(Records from a dataset)
---

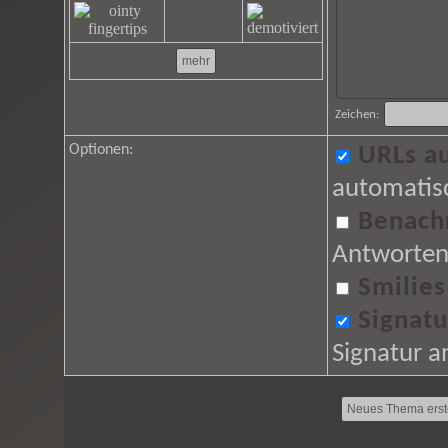
Zeichen:
Optionen:
URLs a
automatisc
Benachr
Antworten
Smilies
Signatu
Signatur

---

• **Aim of the exercise**:
Each line above is to be repeated exactly as written; no picture is carried over.

• **Worked solution**:
Zeichen:
Optionen:
URLs a
automatisc
Benachr
Antworten
Smilies
Signatu
Signatur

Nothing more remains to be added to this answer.